But you're not doing that with the sub-$2000 consumer models.

Plus, even while remembering that the technology has come a long way even in the two-plus years since Galen Richmond bought his MakerBot Cupcake, you'd be wise to listen to his experience:

"It took 20,000 times longer than I thought it would to figure out how to use it," he says. "I didn't know anything about 3D design or any of the code you'd need to change the 3D designed object into machine code . . . I regularly wanted to destroy it as I was trying to get it to work."

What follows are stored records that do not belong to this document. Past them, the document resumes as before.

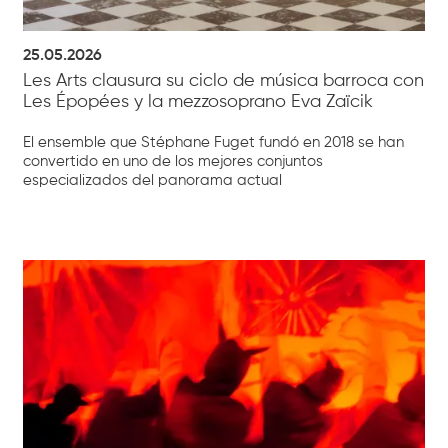
25.05.2026
Les Arts clausura su ciclo de música barroca con
Les Épopées y la mezzosoprano Eva Zaïcik
El ensemble que Stéphane Fuget fundó en 2018 se han
convertido en uno de los mejores conjuntos
especializados del panorama actual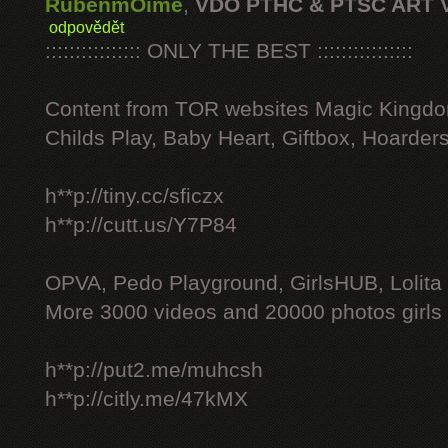
RubenmOime
,
VDO PTHC & PTSC ART 
odpovědět
:::::::::::::::: ONLY THE BEST ::::::::::::::::
Content from TOR websites Magic Kingdo
Childs Play, Baby Heart, Giftbox, Hoarders
h**p://tiny.cc/sficzx
h**p://cutt.us/Y7P84
OPVA, Pedo Playground, GirlsHUB, Lolita 
More 3000 videos and 20000 photos girls
h**p://put2.me/muhcsh
h**p://citly.me/47kMX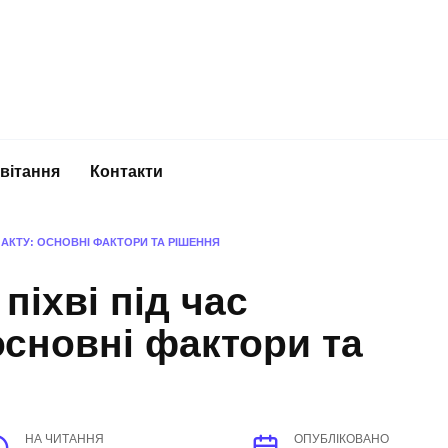
вітання
Контакти
 АКТУ: ОСНОВНІ ФАКТОРИ ТА РІШЕННЯ
піхві під час
основні фактори та
НА ЧИТАННЯ
ОПУБЛІКОВАНО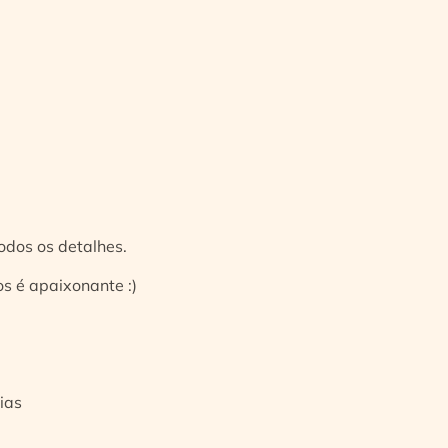
odos os detalhes.
s é apaixonante :)
ias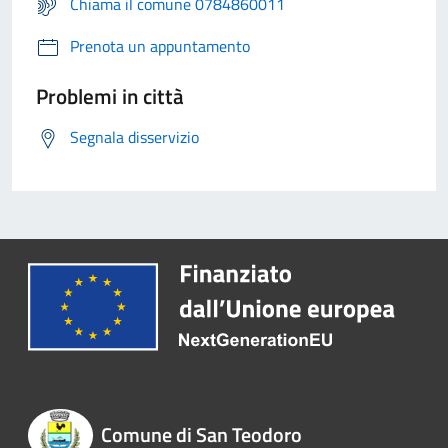
Chiama il comune 0784860011
Prenota un appuntamento
Problemi in città
Segnala disservizio
Comune di San Teodoro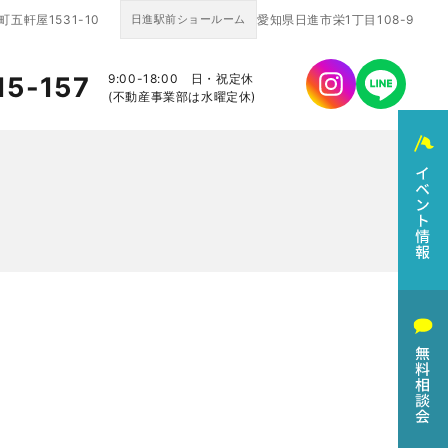
五軒屋1531-10
日進駅前ショールーム
愛知県日進市栄1丁目108-9
15-157
9:00-18:00 日・祝定休
(不動産事業部は水曜定休)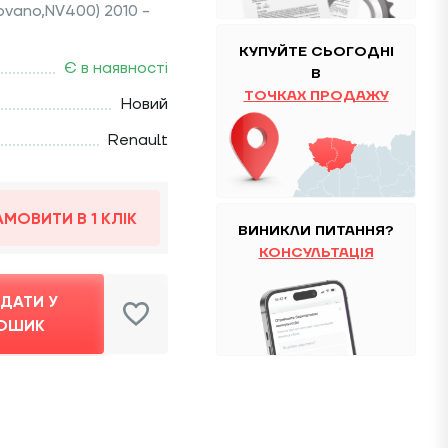
ovano,NV400) 2010 -
КУПУЙТЕ
CЬОГОДНІ
Є в наявності
В
ТОЧКАХ ПРОДАЖУ
Новий
Renault
АМОВИТИ В 1 КЛІК
ВИНИКЛИ ПИТАННЯ?
КОНСУЛЬТАЦІЯ
ДАТИ У
ОШИК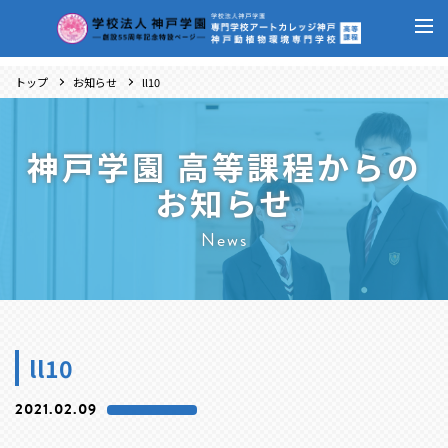
トップ
お知らせ
ll10
神戸学園 高等課程からの
お知らせ
News
ll10
2021.02.09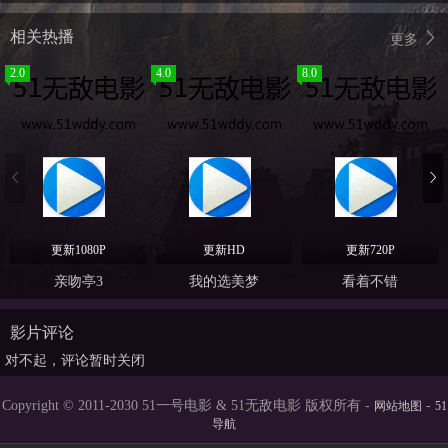
相关热播
更多
2.0
4.0
8.0
更新1080P
更新HD
更新720P
亲吻亭3
我的选美梦
看着不错
影片评论
对不起，评论暂时关闭
Copyright © 2011-2030 51一号电影 & 51无敌电影 版权所有 -
-
网站地图
51
导航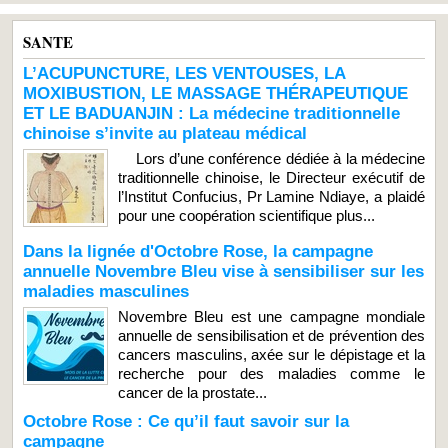
SANTE
L’ACUPUNCTURE, LES VENTOUSES, LA
MOXIBUSTION, LE MASSAGE THÉRAPEUTIQUE
ET LE BADUANJIN : La médecine traditionnelle
chinoise s’invite au plateau médical
Lors d’une conférence dédiée à la médecine
traditionnelle chinoise, le Directeur exécutif de
l’Institut Confucius, Pr Lamine Ndiaye, a plaidé
pour une coopération scientifique plus...
Dans la lignée d'Octobre Rose, la campagne
annuelle Novembre Bleu vise à sensibiliser sur les
maladies masculines
Novembre Bleu est une campagne mondiale
annuelle de sensibilisation et de prévention des
cancers masculins, axée sur le dépistage et la
recherche pour des maladies comme le
cancer de la prostate...
Octobre Rose : Ce qu’il faut savoir sur la
campagne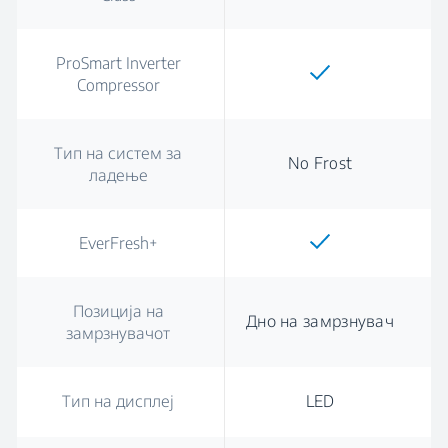
ProSmart Inverter
Compressor
Тип на систем за
No Frost
ладење
EverFresh+
Позиција на
Дно на замрзнувач
замрзнувачот
Тип на дисплеј
LED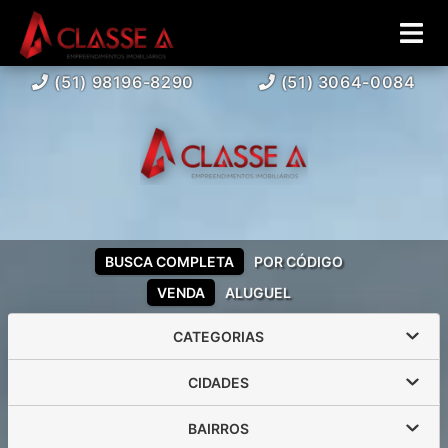
(51) 98196-8290
(51) 3064-0084
BUSCA COMPLETA
POR CÓDIGO
VENDA
ALUGUEL
CATEGORIAS
CIDADES
BAIRROS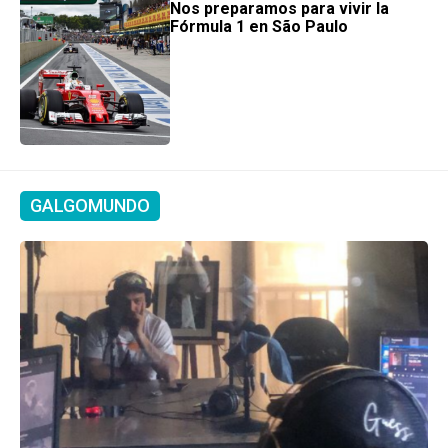
Nos preparamos para vivir la
Fórmula 1 en São Paulo
GALGOMUNDO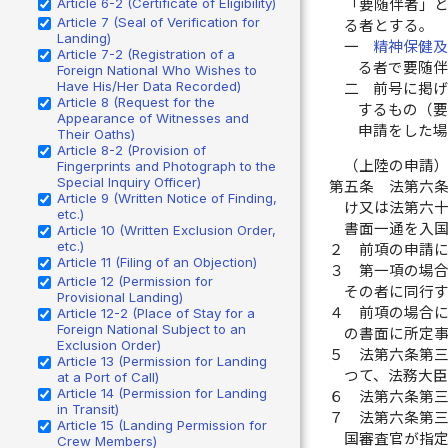
Article 6-2 (Certificate of Eligibility)
「要随伴者」
Article 7 (Seal of Verification for
る者とする。
Landing)
一
精神保健
Article 7-2 (Registration of a
る者で要随
Foreign National Who Wishes to
Have His/Her Data Recorded)
二
前号に掲
Article 8 (Request for the
するもの（
Appearance of Witnesses and
申請をした
Their Oaths)
Article 8-2 (Provision of
（上陸の申請
Fingerprints and Photograph to the
Special Inquiry Officer)
第五条
法第六
Article 9 (Written Notice of Finding,
け又は法第六
etc.)
書面一通を入
Article 10 (Written Exclusion Order,
etc.)
２
前項の申請
Article 11 (Filing of an Objection)
３
第一項の場
Article 12 (Permission for
その者に同行
Provisional Landing)
４
前項の場合
Article 12-2 (Place of Stay for a
Foreign National Subject to an
の書面に所定
Exclusion Order)
５
法第六条第
Article 13 (Permission for Landing
つて、法務大
at a Port of Call)
Article 14 (Permission for Landing
６
法第六条第
in Transit)
７
法第六条第
Article 15 (Landing Permission for
国審査官が指
Crew Members)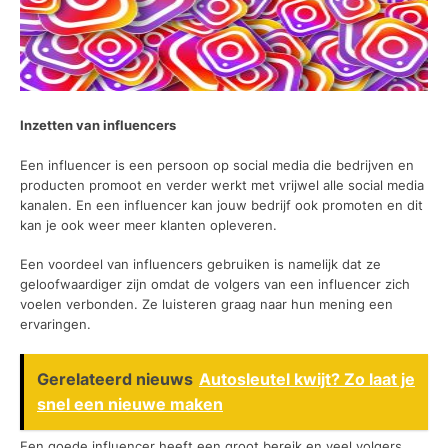
Inzetten van influencers
Een influencer is een persoon op social media die bedrijven en
producten promoot en verder werkt met vrijwel alle social media
kanalen. En een influencer kan jouw bedrijf ook promoten en dit
kan je ook weer meer klanten opleveren.
Een voordeel van influencers gebruiken is namelijk dat ze
geloofwaardiger zijn omdat de volgers van een influencer zich
voelen verbonden. Ze luisteren graag naar hun mening een
ervaringen.
Gerelateerd nieuws
Autosleutel kwijt? Zo laat je
snel een nieuwe maken
Een goede influencer heeft een groot bereik en veel volgers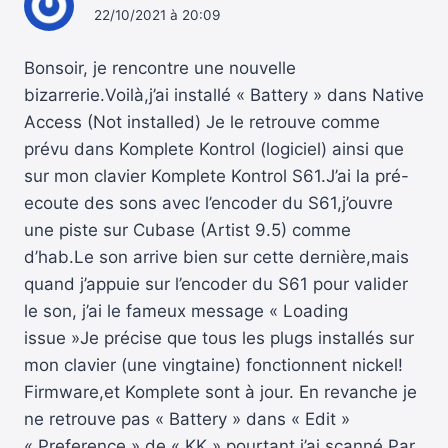
22/10/2021 à 20:09
Bonsoir, je rencontre une nouvelle
bizarrerie.Voilà,j’ai installé « Battery » dans Native
Access (Not installed) Je le retrouve comme
prévu dans Komplete Kontrol (logiciel) ainsi que
sur mon clavier Komplete Kontrol S61.J’ai la pré-
ecoute des sons avec l’encoder du S61,j’ouvre
une piste sur Cubase (Artist 9.5) comme
d’hab.Le son arrive bien sur cette dernière,mais
quand j’appuie sur l’encoder du S61 pour valider
le son, j’ai le fameux message « Loading
issue »Je précise que tous les plugs installés sur
mon clavier (une vingtaine) fonctionnent nickel!
Firmware,et Komplete sont à jour. En revanche je
ne retrouve pas « Battery » dans « Edit »
« Preference » de « KK »,pourtant j’ai scanné.Par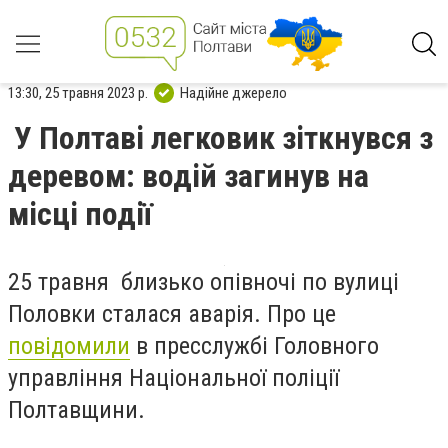
13:30, 25 травня 2023 р.
Надійне джерело
У Полтаві легковик зіткнувся з
деревом: водій загинув на
місці події
25 травн
я
близько опівночі по вулиці
Половки
сталася аварія. Про це
повідомили
в пресслужбі Головного
управління Національної поліції
Полтавщини.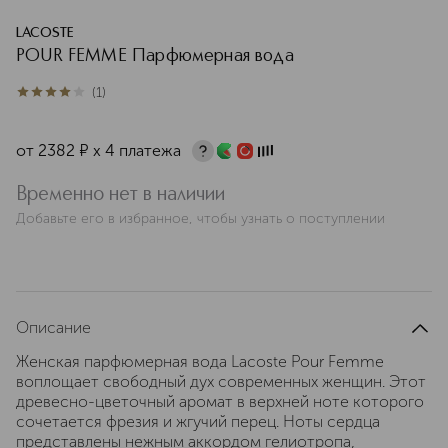
LACOSTE
POUR FEMME Парфюмерная вода
(
1
)
4
из
5
1
от
2382
¤
х 4 платежа
Временно нет в наличии
Добавьте его в избранное, чтобы узнать о поступлении
Описание
Женская парфюмерная вода Lacoste Pour Femme
воплощает свободный дух современных женщин. Этот
древесно-цветочный аромат в верхней ноте которого
сочетается фрезия и жгучий перец. Ноты сердца
представлены нежным аккордом гелиотропа,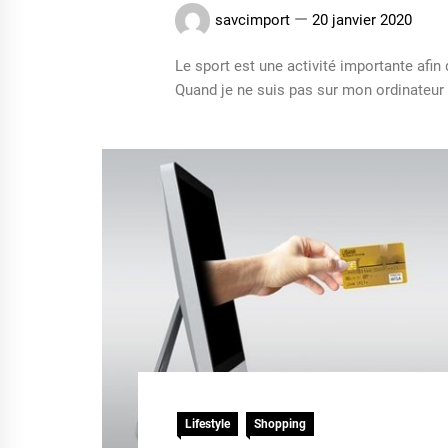
savcimport
20 janvier 2020
Le sport est une activité importante afin
Quand je ne suis pas sur mon ordinateur 
Lifestyle
Shopping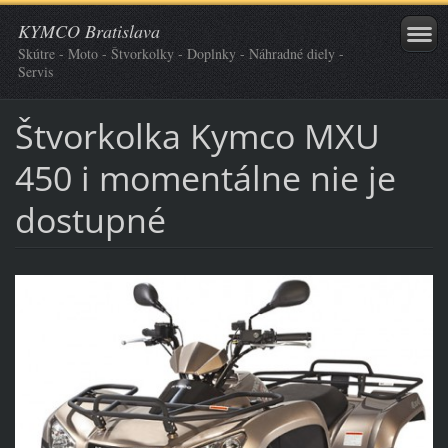
KYMCO Bratislava
Skútre - Moto - Štvorkolky - Doplnky - Náhradné diely -
Servis
Štvorkolka Kymco MXU
450 i momentálne nie je
dostupné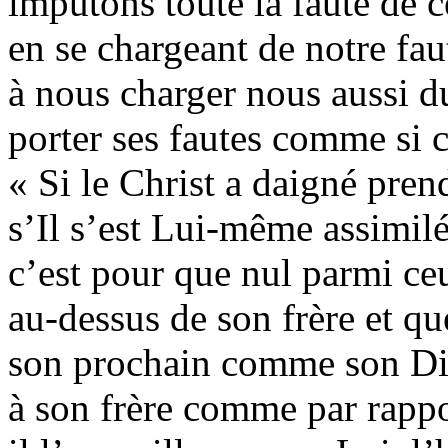
imputons toute la faute de 
en se chargeant de notre fau
à nous charger nous aussi d
porter ses fautes comme si c
« Si le Christ a daigné pren
s’Il s’est Lui-même assimilé
c’est pour que nul parmi ce
au-dessus de son frère et qu
son prochain comme son Dieu
à son frère comme par rappor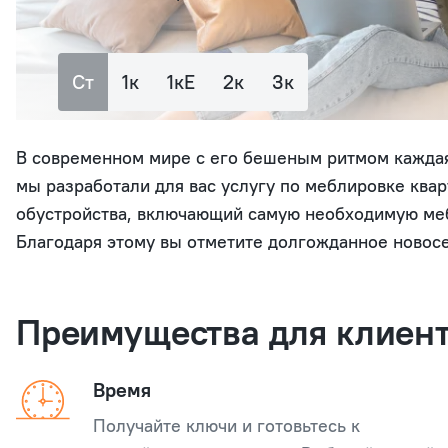
Ст
1к
1кЕ
2к
3к
В современном мире с его бешеным ритмом каждая
мы разработали для вас услугу по меблировке ква
обустройства, включающий самую необходимую мебе
Благодаря этому вы отметите долгожданное новосе
Преимущества для клиен
Время
Получайте ключи и готовьтесь к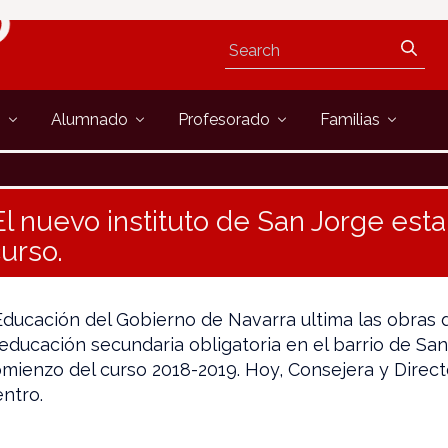
s
Alumnado
Profesorado
Familias
El nuevo instituto de San Jorge esta
urso.
ucación del Gobierno de Navarra ultima las obras d
educación secundaria obligatoria en el barrio de San J
comienzo del curso 2018-2019. Hoy, Consejera y Direc
entro.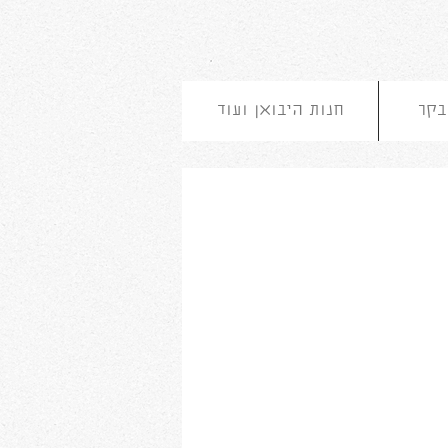
בקר
חנות היבואן ועוד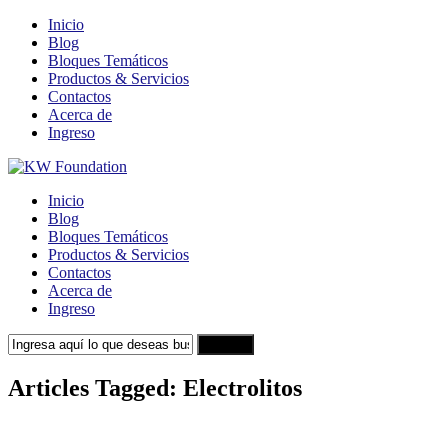
Inicio
Blog
Bloques Temáticos
Productos & Servicios
Contactos
Acerca de
Ingreso
Inicio
Blog
Bloques Temáticos
Productos & Servicios
Contactos
Acerca de
Ingreso
Search
Articles Tagged: Electrolitos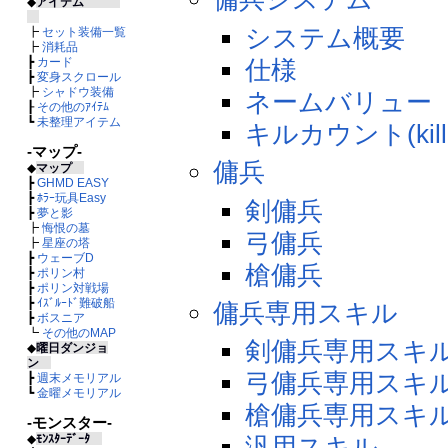
◆
アイテム
システム概要
┣
セット装備一覧
┣
消耗品
仕様
┣
カード
┣
変身スクロール
┣
シャドウ装備
ネームバリュー
┠
その他のｱｲﾃﾑ
┗
未整理アイテム
キルカウント(killc
-マップ-
傭兵
◆
マップ
┣
GHMD EASY
┣
ﾎﾗｰ玩具Easy
剣傭兵
┣
夢と影
┣
悔恨の墓
弓傭兵
┣
星座の塔
┣
ウェーブD
槍傭兵
┣
ポリン村
┣
ポリン対戦場
┣
ｲｽﾞﾙｰﾄﾞ難破船
傭兵専用スキル
┣
ボスニア
┗
その他のMAP
剣傭兵専用スキ
◆
曜日ダンジョ
ン
弓傭兵専用スキ
┣
週末メモリアル
┗
金曜メモリアル
槍傭兵専用スキ
-モンスター-
◆
ﾓﾝｽﾀｰﾃﾞｰﾀ
汎用スキル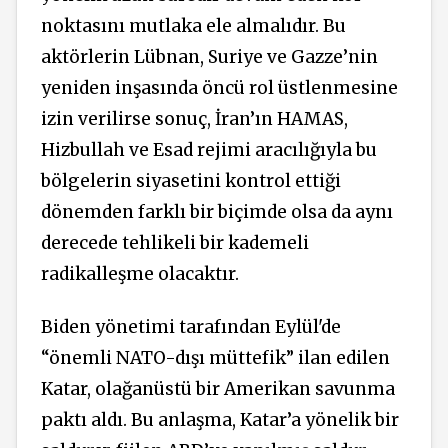
noktasını mutlaka ele almalıdır. Bu
aktörlerin Lübnan, Suriye ve Gazze’nin
yeniden inşasında öncü rol üstlenmesine
izin verilirse sonuç, İran’ın HAMAS,
Hizbullah ve Esad rejimi aracılığıyla bu
bölgelerin siyasetini kontrol ettiği
dönemden farklı bir biçimde olsa da aynı
derecede tehlikeli bir kademeli
radikalleşme olacaktır.
Biden yönetimi tarafından Eylül'de
“önemli NATO-dışı müttefik” ilan edilen
Katar, olağanüstü bir Amerikan savunma
paktı aldı. Bu anlaşma, Katar’a yönelik bir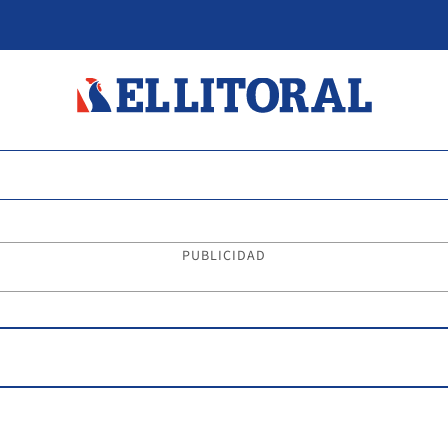
PUBLICIDAD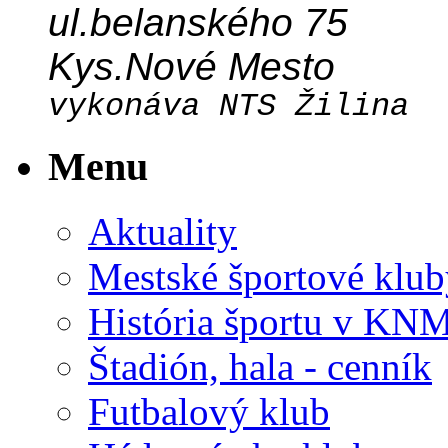
ul.belanského 75
Kys.Nové Mesto
vykonáva NTS Žilina
Menu
Aktuality
Mestské športové klub
História športu v KN
Štadión, hala - cenník
Futbalový klub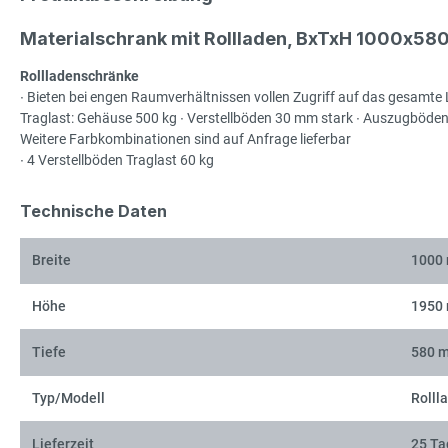
Materialschrank mit Rollladen, BxTxH 1000x580
Rollladenschränke
∙ Bieten bei engen Raumverhältnissen vollen Zugriff auf das gesamte 
Traglast: Gehäuse 500 kg ∙ Verstellböden 30 mm stark ∙ Auszugböden, 
Weitere Farbkombinationen sind auf Anfrage lieferbar
∙ 4 Verstellböden Traglast 60 kg
Technische Daten
Breite
1000
Höhe
1950
Tiefe
580 
Typ/Modell
Rolll
Lieferzeit
25 Ta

But he did eventually prevail. Sometimes. "I definitely feel like I adopted way too early," he says, "and I now have this old machine and I was trying to keep current with the new machines and doing all the upgrades, but they just got so advanced. It's much more exciting to see the new Replicators that Makerbot is making and how quickly they're coming along. It's really amazing."

Is now the time to get in on 3D printing? It's hard to say.

"It kind of makes me think of the gap between early video games you'd find in arcades and console games," Richmond says, thinking about the question. "It's like in the early days there was this huge difference between Pole Position in the arcade and what you could get on the Atari at home, but people still bought the consoles, and now the experience is indistinguishable."

And no one goes to the arcade. Maybe the Maine FabLab in Biddeford could be likened to those early arcades. There's now an unprecedented local opportunity for checking it out 3D printing yourself. Get making.